If it should mutate into the deadliest form and / or become airborne, we would be totally screwed, economically and freedom wise.
That, I do believe might just end up being the game point.

mczerone
10-20-2014, 07:53 PM
Ban travel from Houston!

Ban commercial airlines!

Travel by horse only!

Even better, by foot only!

Mandatory ICE checkpoints in every town with a 20 day waiting list to enter!

It's the only way to protect our Nation!

mczerone
10-20-2014, 07:54 PM
Why did Rand, Amash, Massie, etc, etc let the rube beat them all to it? A Liberty Candidate could have scored easy points here, and kept the rube from doing anything that makes him look good going into the upcoming Presidential election cycle.

Gov't restrictions don't really meet the definition of "Liberty"

navy-vet
10-20-2014, 07:55 PM
I totally agree with Miss Annie, and as I have stated in the past, the securing of our southern perimeter is also an essential element of isolating us from harmful pathogens as well as threats of other flavors.

Brett85
10-20-2014, 08:17 PM
Rubio may be correct on the substance of his position, but couldn't you argue that taking this position makes Rubio an "isolationist?" A travel ban strikes me as being more isolationist than calling someone an isolationist because they don't support every single war overseas, which Rubio constantly does.

John F Kennedy III
10-20-2014, 08:42 PM
Rubio may be correct on the substance of his position, but couldn't you argue that taking this position makes Rubio an "isolationist?" A travel ban strikes me as being more isolationist than calling someone an isolationist because they don't support every single war overseas, which Rubio constantly does.

But that would be opposite of FOX NEWS logic.

Antischism
10-20-2014, 08:54 PM
As I stated in the other topic:

Curious, were people very vocal and angrily calling for travel bans during the H1N1 (284,000 + deaths worldwide) and SARS outbreaks? Those were much more contagious (airborne) and we seem to have gotten them under control. In fact, I can't recall any blanket travel bans ever occurring in the United States. There were travel bans in other countries in regards to SARS, but they proved to be both costly and ineffective.

People are also aware that there are no direct flights from the three most affected regions in Africa, correct? Because there are congressmen who were oblivious to this fact. So what exactly would a travel ban do? What regions would we ban travel from? How would you stop people from "illegally" getting in? Wouldn't this make it much more difficult to track those who potentially have Ebola? I'm struggling to see the benefits (only one I can imagine is people would feel 'safer') of this.

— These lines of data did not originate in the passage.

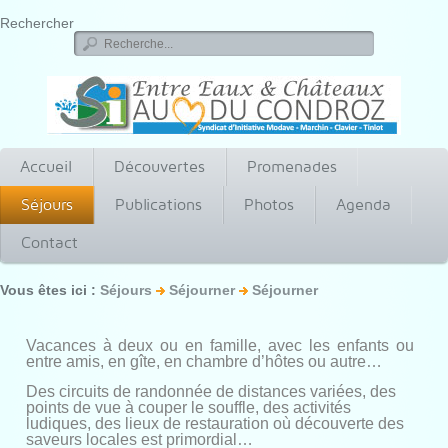
Rechercher
Accueil
Découvertes
Promenades
Séjours
Publications
Photos
Agenda
Contact
Vous êtes ici :
Séjours
Séjourner
Séjourner
Vacances à deux ou en famille, avec les enfants ou
entre amis, en gîte, en chambre d’hôtes ou autre…
Des circuits de randonnée de distances variées, des
points de vue à couper le souffle, des activités
ludiques, des lieux de restauration où découverte des
saveurs locales est primordial…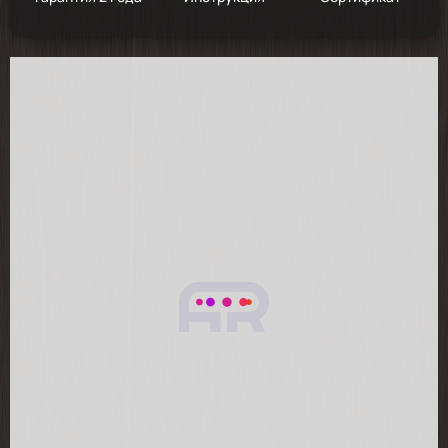
2025-11-10
очень хороший холодильник!!Брала
морозильную камеру этой фирмы ,очень
довольна поэтому и холодильник выбрала
именно Hiberg.Рекомендую к покупке!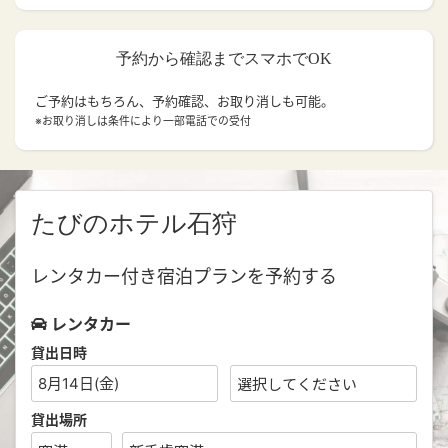
予約から確認までスマホでOK
ご予約はもちろん、予約確認、お取り消しも可能。
※お取り消しは条件により一部電話での受付
たびのホテル石狩
レンタカー付き宿泊プランを予約する
レンタカー
貸出日時
8月14日(金)
貸出場所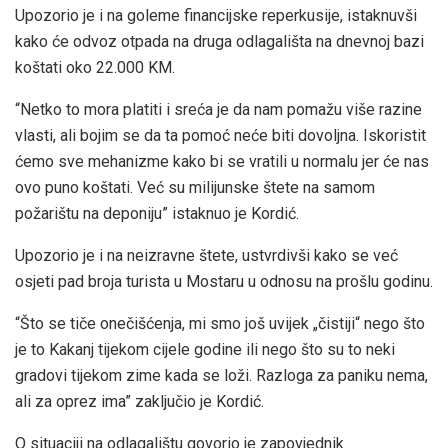
Upozorio je i na goleme financijske reperkusije, istaknuvši
kako će odvoz otpada na druga odlagališta na dnevnoj bazi
koštati oko 22.000 KM.
“Netko to mora platiti i sreća je da nam pomažu više razine
vlasti, ali bojim se da ta pomoć neće biti dovoljna. Iskoristit
ćemo sve mehanizme kako bi se vratili u normalu jer će nas
ovo puno koštati. Već su milijunske štete na samom
požarištu na deponiju” istaknuo je Kordić.
Upozorio je i na neizravne štete, ustvrdivši kako se već
osjeti pad broja turista u Mostaru u odnosu na prošlu godinu.
“Što se tiče onečišćenja, mi smo još uvijek „čistiji“ nego što
je to Kakanj tijekom cijele godine ili nego što su to neki
gradovi tijekom zime kada se loži. Razloga za paniku nema,
ali za oprez ima” zaključio je Kordić.
O situaciji na odlagalištu govorio je zapovjednik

So what happens when we get people who manage to come into the country with Ebola despite a travel ban, and who refuse to be honest because they knowingly "violated" the ban?

This seems counterproductive.

navy-vet
10-20-2014, 09:25 PM
As a former medical practitioner and educator I fully recognize and appreciate the value of quarantine procedure in curtailing the spread of disease. It really does work, much better in fact than questioning a traveler about exposure or taking temps. I do not however advocate any measures of this sort to be placed on an indefinite basis as seems to be the implication by some.

navy-vet
10-20-2014, 09:34 PM
As for your lack of concern in these regards Antischism, be aware that if there is a breakout, odds I would think are that it most likely would begin in your area, as I understand NY is taking in 150 travelers from the West Coast of Africa daily.

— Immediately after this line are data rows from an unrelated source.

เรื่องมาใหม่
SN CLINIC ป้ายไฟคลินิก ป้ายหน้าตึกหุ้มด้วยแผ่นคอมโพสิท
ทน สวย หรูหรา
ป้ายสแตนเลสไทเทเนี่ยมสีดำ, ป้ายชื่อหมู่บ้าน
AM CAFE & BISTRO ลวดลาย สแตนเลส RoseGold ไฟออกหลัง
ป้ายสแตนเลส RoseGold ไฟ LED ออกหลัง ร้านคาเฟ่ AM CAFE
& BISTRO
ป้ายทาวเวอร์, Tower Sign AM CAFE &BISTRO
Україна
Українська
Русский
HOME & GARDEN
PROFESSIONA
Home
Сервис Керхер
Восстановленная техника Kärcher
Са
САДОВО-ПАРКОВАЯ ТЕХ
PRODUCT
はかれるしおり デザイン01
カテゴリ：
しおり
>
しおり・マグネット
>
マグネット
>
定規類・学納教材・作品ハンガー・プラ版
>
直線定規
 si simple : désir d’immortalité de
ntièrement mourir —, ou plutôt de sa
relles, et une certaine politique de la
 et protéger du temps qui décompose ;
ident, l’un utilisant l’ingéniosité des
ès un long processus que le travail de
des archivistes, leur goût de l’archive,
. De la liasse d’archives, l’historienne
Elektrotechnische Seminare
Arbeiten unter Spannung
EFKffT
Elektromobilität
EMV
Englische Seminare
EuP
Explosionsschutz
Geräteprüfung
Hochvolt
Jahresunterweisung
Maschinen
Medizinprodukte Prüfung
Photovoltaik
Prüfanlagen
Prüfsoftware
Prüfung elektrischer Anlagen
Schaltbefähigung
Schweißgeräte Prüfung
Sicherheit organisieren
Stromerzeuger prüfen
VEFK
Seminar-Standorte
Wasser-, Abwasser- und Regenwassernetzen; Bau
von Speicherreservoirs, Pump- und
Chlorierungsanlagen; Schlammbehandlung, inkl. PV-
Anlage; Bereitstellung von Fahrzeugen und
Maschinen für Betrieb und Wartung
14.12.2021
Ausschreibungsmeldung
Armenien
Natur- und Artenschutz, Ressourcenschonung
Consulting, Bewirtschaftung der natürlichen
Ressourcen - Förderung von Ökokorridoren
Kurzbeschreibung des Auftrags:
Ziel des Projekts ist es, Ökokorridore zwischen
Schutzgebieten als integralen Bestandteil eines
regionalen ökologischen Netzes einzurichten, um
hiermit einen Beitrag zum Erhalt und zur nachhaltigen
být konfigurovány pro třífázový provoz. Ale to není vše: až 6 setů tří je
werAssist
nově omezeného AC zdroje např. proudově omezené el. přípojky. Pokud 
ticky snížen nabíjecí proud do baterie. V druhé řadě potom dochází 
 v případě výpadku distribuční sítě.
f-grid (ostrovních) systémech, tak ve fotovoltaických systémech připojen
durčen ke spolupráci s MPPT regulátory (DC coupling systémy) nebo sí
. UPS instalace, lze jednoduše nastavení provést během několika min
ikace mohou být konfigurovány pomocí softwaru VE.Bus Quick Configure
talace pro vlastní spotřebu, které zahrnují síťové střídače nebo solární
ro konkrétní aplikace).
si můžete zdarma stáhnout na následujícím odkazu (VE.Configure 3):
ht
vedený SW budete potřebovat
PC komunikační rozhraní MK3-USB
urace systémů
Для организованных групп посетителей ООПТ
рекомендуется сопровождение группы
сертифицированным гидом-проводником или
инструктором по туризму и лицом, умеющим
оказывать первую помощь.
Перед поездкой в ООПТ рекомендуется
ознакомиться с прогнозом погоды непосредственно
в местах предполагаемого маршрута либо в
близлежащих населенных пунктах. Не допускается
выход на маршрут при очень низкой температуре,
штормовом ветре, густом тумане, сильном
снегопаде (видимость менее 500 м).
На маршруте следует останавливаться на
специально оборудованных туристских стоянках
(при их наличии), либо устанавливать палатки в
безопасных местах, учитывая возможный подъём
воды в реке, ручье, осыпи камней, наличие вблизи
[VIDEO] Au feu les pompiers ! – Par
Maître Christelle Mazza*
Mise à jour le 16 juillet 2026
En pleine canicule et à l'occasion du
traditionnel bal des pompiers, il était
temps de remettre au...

I heard today that your first responders and port authority personnel are pitching a royal union bitch and will likely walk off the job at the first sign of an outbreak, leaving you to fend for yourselves for a few days until obama sends in the calvary...oh wait, there isn't one.

navy-vet
10-20-2014, 09:42 PM
I want you to know Antischism, as much disdain as I have for your place of residence, I hope that the a fore mentioned scenario never happens. But, I can't help recalling many moons back, when I was a wee lad, that the lights went out there, and all hell was unleashed. Just be ready and watch your back, at least you needn't worry about keeping your powder dry anymore, since they don't allow you to keep any.